• _SUPPLIED RECORDS_
----------------
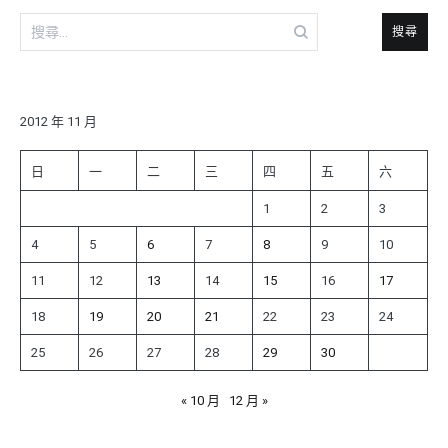
搜
尋
關
鍵
字:
2012 年 11 月
日
一
二
三
四
五
六
1
2
3
4
5
6
7
8
9
10
11
12
13
14
15
16
17
18
19
20
21
22
23
24
25
26
27
28
29
30
« 10 月
12 月 »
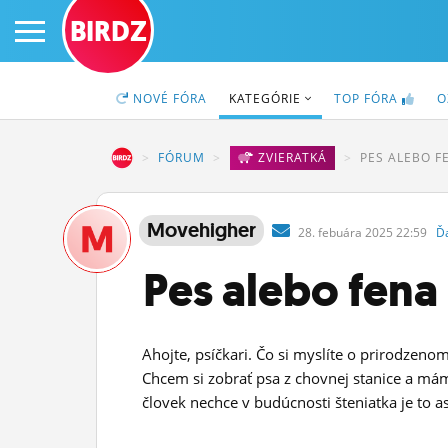
BIRDZ
NOVÉ
FÓRA
KATEGÓRIE
TOP
FÓRA
O
BIRDZ
FÓRUM
ZVIERATKÁ
PES ALEBO F
PRIHLÁS SA
Movehigher
28.
febuára
2025 22:59
Ď
ČINŽIAK
Pes alebo fena
FÓRUM
STATUSY
Ahojte, psíčkari. Čo si myslíte o prirodzeno
Chcem si zobrať psa z chovnej stanice a mám
BLOGY
človek nechce v budúcnosti šteniatka je to as
OBRÁZKY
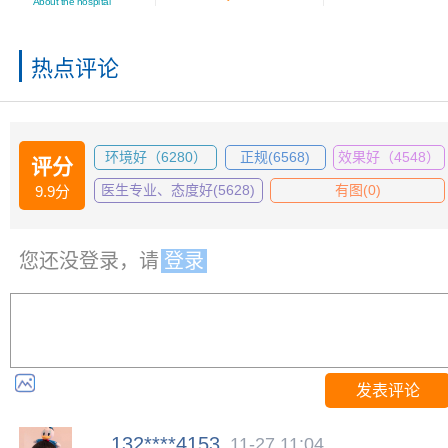
About the hospital
热点评论
环境好（6280）
正规(6568)
效果好（4548）
评分
医生专业、态度好(5628)
有图(0)
9.9分
您还没登录，请
登录
发表评论
132****4153
11-27 11:04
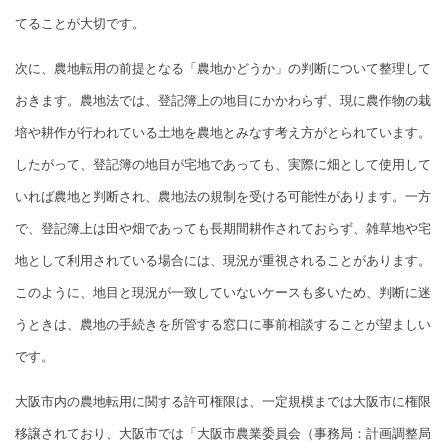
てることが大切です。
次に、農地転用の前提となる「農地かどうか」の判断について整理して
おきます。農地法では、登記簿上の地目にかかわらず、現に農作物の栽
培や耕作が行われている土地を農地とみなす考え方がとられています。
したがって、登記簿の地目が宅地であっても、実際に畑として使用して
いれば農地と判断され、農地法の規制を受ける可能性があります。一方
で、登記簿上は田や畑であっても長期間耕作されておらず、雑草地や宅
地として利用されている場合には、現況が重視されることがあります。
このように、地目と現況が一致していないケースも多いため、判断に迷
うときは、農地の手続きを所管する窓口に事前相談することが望ましい
です。
大阪市内の農地転用に関する許可権限は、一定規模までは大阪市に権限
移譲されており、大阪市では「大阪市農業委員会（事務局：計画調整局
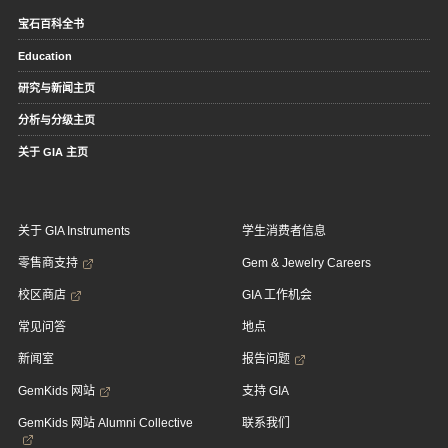
宝石百科全书
Education
研究与新闻主页
分析与分级主页
关于 GIA 主页
关于 GIA Instruments
学生消费者信息
零售商支持
Gem & Jewelry Careers
校区商店
GIA 工作机会
常见问答
地点
新闻室
报告问题
GemKids 网站
支持 GIA
GemKids 网站 Alumni Collective
联系我们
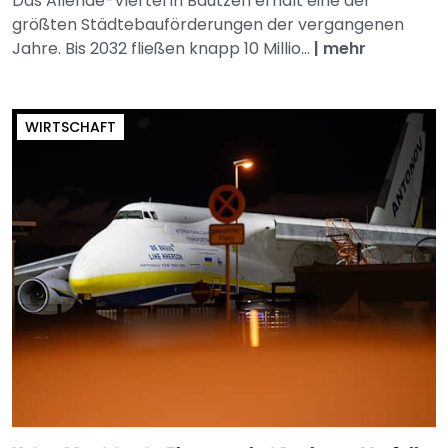
Das Allende-Viertel in Bautzen erhält eine der
größten Städtebauförderungen der vergangenen
Jahre. Bis 2032 fließen knapp 10 Millio...
|
mehr
WIRTSCHAFT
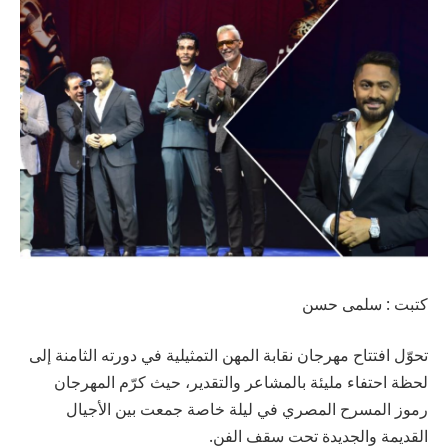
كتبت : سلمى حسن
تحوّل افتتاح مهرجان نقابة المهن التمثيلية في دورته الثامنة إلى
لحظة احتفاء مليئة بالمشاعر والتقدير، حيث كرّم المهرجان
رموز المسرح المصري في ليلة خاصة جمعت بين الأجيال
القديمة والجديدة تحت سقف الفن.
----------------
• _YOUR ASSIGNMENT_
Print out the whole of the material word for word, without pictures.

• _EXERCISE RESPONSE_
搜
尋
關
鍵
字:
2012 年 11 月
日
一
二
三
四
五
六
1
2
3
4
5
6
7
8
9
10
11
12
13
14
15
16
17
18
19
20
21
22
23
24
25
26
27
28
29
30
« 10 月
12 月 »
BIRDZ
NOVÉ
FÓRA
KATEGÓRIE
TOP
FÓRA
O
BIRDZ
FÓRUM
ZVIERATKÁ
PES ALEBO F
PRIHLÁS SA
Movehigher
28.
febuára
2025 22:59
Ď
ČINŽIAK
Pes alebo fena
FÓRUM
STATUSY
Ahojte, psíčkari. Čo si myslíte o prirodzeno
Chcem si zobrať psa z chovnej stanice a mám
BLOGY
človek nechce v budúcnosti šteniatka je to as
OBRÁZKY
About the hospital
热点评论
环境好（6280）
正规(6568)
效果好（4548）
评分
医生专业、态度好(5628)
有图(0)
9.9分
您还没登录，请
登录
发表评论
132****4153
11-27 11:04
てることが大切です。
次に、農地転用の前提となる「農地かどうか」の判断について整理して
おきます。農地法では、登記簿上の地目にかかわらず、現に農作物の栽
培や耕作が行われている土地を農地とみなす考え方がとられています。
したがって、登記簿の地目が宅地であっても、実際に畑として使用して
いれば農地と判断され、農地法の規制を受ける可能性があります。一方
で、登記簿上は田や畑であっても長期間耕作されておらず、雑草地や宅
地として利用されている場合には、現況が重視されることがあります。
このように、地目と現況が一致していないケースも多いため、判断に迷
うときは、農地の手続きを所管する窓口に事前相談することが望ましい
です。
大阪市内の農地転用に関する許可権限は、一定規模までは大阪市に権限
移譲されており、大阪市では「大阪市農業委員会（事務局：計画調整局
宝石百科全书
Education
研究与新闻主页
分析与分级主页
关于 GIA 主页
关于 GIA Instruments
学生消费者信息
零售商支持
Gem & Jewelry Careers
校区商店
GIA 工作机会
常见问答
地点
新闻室
报告问题
GemKids 网站
支持 GIA
GemKids 网站 Alumni Collective
联系我们
Das Allende-Viertel in Bautzen erhält eine der
größten Städtebauförderungen der vergangenen
Jahre. Bis 2032 fließen knapp 10 Millio...
|
mehr
WIRTSCHAFT
كتبت : سلمى حسن
تحوّل افتتاح مهرجان نقابة المهن التمثيلية في دورته الثامنة إلى
لحظة احتفاء مليئة بالمشاعر والتقدير، حيث كرّم المهرجان
رموز المسرح المصري في ليلة خاصة جمعت بين الأجيال
القديمة والجديدة تحت سقف الفن.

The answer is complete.